* _Exercise_
Could you copy each line of the entries that contains "footer"?

Supplied records section start

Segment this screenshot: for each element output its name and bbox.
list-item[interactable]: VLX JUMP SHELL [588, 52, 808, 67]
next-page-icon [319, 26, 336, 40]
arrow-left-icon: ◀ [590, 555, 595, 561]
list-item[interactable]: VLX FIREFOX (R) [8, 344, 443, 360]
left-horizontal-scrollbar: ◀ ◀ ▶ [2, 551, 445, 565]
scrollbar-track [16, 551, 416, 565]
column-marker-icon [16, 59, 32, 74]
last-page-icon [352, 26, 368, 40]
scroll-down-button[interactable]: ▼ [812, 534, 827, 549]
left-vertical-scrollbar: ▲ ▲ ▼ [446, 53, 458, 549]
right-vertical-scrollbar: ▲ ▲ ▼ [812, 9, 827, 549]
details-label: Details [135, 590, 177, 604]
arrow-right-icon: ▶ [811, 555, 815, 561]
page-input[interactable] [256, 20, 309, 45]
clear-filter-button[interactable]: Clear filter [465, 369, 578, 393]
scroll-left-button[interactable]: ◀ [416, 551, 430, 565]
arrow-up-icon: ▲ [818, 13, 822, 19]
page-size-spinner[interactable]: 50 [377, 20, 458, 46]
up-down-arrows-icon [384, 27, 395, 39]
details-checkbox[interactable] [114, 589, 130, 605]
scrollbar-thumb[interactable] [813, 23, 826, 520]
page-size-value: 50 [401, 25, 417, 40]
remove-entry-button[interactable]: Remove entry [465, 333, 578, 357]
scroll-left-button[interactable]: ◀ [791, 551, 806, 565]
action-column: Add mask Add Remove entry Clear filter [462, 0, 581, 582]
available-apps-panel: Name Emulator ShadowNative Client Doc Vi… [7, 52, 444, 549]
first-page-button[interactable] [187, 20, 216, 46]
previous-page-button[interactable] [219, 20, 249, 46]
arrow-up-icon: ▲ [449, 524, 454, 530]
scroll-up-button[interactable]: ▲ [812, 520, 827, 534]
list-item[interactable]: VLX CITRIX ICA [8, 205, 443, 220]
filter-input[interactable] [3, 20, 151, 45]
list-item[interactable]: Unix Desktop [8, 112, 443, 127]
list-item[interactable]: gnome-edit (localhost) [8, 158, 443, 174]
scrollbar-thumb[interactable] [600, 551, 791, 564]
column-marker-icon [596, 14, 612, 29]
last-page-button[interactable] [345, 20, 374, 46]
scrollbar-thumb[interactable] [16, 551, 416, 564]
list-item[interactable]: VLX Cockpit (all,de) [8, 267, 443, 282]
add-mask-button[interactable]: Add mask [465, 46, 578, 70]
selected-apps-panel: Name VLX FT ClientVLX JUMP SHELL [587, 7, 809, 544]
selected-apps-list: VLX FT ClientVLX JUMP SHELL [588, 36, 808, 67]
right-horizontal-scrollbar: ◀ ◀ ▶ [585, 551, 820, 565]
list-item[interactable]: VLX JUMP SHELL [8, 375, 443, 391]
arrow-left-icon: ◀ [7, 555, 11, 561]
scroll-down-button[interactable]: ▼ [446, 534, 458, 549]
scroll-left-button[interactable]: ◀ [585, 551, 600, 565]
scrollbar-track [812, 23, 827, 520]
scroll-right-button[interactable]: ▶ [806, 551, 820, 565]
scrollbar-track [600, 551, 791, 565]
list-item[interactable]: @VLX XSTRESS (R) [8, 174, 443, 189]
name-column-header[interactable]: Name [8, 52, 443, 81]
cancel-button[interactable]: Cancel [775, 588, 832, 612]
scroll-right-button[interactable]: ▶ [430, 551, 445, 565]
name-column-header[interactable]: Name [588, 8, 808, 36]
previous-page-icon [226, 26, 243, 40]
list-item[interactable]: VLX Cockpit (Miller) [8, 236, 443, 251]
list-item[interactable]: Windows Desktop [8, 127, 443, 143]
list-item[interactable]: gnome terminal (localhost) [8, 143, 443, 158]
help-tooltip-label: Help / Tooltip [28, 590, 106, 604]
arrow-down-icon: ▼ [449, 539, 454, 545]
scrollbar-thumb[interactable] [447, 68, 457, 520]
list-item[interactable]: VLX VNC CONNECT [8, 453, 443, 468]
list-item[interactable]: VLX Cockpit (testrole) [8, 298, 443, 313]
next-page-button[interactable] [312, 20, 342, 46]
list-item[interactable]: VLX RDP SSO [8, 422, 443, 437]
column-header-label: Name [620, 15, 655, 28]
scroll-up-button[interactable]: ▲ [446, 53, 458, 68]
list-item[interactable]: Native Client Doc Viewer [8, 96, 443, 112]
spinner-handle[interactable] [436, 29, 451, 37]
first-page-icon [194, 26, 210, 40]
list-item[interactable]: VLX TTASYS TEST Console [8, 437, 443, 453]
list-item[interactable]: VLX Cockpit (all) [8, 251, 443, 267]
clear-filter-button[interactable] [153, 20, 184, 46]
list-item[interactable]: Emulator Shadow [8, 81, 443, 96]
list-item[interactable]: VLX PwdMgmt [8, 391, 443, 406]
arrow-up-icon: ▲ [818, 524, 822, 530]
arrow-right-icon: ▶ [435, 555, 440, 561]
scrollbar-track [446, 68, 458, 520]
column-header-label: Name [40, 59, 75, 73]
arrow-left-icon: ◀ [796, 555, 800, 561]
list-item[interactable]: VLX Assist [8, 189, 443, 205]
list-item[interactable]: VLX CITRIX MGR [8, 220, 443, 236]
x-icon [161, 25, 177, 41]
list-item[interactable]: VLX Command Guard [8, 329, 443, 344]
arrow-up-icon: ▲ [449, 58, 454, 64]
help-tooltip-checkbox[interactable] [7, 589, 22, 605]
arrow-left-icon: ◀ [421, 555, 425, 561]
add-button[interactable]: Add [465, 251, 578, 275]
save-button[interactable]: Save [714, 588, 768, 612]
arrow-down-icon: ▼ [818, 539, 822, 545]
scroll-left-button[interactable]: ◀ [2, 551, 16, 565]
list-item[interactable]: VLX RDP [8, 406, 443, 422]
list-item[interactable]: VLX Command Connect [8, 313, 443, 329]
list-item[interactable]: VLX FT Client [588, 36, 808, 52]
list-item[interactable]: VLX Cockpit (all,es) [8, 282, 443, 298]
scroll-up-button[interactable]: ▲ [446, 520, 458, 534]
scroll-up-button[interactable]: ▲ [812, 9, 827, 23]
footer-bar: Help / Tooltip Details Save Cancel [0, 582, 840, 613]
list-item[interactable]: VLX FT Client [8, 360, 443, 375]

Supplied records section end
Supplied records section start

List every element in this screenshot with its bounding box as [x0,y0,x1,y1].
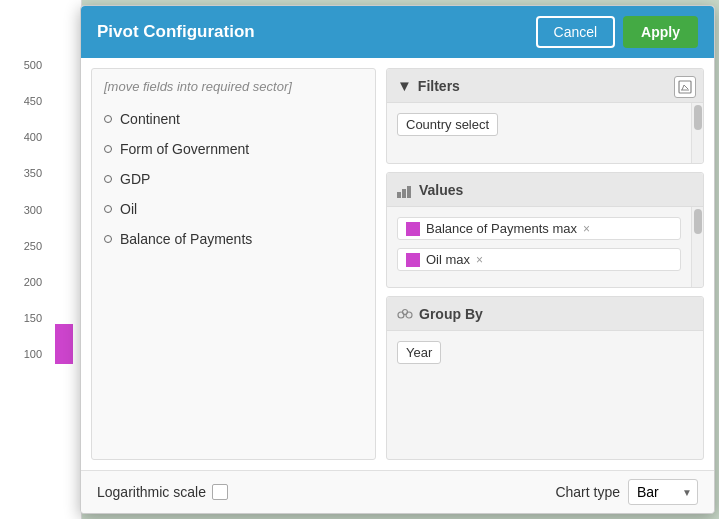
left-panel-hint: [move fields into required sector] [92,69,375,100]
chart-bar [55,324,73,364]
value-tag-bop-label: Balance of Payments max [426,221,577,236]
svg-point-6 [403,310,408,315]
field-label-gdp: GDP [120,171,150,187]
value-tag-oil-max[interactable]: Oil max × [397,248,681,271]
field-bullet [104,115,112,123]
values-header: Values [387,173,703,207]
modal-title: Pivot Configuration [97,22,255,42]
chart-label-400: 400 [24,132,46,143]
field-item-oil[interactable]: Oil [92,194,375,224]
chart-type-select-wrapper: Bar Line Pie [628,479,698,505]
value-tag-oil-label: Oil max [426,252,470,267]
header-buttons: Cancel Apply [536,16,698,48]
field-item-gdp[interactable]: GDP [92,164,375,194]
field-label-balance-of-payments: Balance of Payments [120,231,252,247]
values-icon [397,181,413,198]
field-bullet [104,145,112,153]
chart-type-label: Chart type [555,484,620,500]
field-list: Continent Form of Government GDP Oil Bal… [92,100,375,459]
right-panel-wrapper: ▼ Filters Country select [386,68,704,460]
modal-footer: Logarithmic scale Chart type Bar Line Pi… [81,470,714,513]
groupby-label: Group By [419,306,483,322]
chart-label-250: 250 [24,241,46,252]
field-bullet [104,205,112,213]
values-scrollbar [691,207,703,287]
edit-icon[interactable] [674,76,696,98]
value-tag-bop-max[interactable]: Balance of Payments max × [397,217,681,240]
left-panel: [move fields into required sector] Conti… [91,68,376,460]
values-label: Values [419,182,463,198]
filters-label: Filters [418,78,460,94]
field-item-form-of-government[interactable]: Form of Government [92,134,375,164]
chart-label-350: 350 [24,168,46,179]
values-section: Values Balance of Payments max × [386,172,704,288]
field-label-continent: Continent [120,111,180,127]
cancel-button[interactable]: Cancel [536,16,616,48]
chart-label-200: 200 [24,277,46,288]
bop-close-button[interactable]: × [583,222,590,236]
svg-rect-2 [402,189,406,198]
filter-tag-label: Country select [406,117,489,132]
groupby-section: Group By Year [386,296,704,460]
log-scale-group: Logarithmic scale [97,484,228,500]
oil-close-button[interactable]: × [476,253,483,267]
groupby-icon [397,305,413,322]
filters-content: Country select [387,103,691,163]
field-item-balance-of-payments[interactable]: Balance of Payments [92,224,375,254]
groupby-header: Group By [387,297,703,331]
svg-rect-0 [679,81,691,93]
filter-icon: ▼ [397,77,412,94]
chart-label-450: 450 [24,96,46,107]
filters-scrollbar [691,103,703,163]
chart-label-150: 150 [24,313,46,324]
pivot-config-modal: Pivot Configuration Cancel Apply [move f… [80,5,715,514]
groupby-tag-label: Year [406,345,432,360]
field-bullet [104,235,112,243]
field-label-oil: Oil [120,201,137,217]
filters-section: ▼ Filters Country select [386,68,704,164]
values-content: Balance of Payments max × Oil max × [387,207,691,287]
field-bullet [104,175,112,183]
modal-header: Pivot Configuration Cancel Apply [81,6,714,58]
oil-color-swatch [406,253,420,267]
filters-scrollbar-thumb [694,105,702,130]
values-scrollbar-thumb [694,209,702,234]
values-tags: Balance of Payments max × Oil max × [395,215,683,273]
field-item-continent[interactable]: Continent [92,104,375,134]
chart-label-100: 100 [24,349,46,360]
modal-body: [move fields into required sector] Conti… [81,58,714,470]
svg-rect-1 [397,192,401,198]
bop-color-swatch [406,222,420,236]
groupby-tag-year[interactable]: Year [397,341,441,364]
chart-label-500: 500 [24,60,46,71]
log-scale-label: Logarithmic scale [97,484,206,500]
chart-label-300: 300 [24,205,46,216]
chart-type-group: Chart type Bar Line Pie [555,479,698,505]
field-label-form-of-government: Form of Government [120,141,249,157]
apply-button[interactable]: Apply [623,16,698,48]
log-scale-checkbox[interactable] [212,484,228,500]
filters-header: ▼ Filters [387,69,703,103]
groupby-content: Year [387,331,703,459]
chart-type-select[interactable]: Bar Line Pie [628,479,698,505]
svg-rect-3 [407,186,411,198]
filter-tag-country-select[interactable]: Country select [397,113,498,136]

Supplied records section end

* _Written reply_
footer-bar: Help / Tooltip Details Save Cancel [0, 582, 840, 613]
modal-footer: Logarithmic scale Chart type Bar Line Pi… [81,470,714,513]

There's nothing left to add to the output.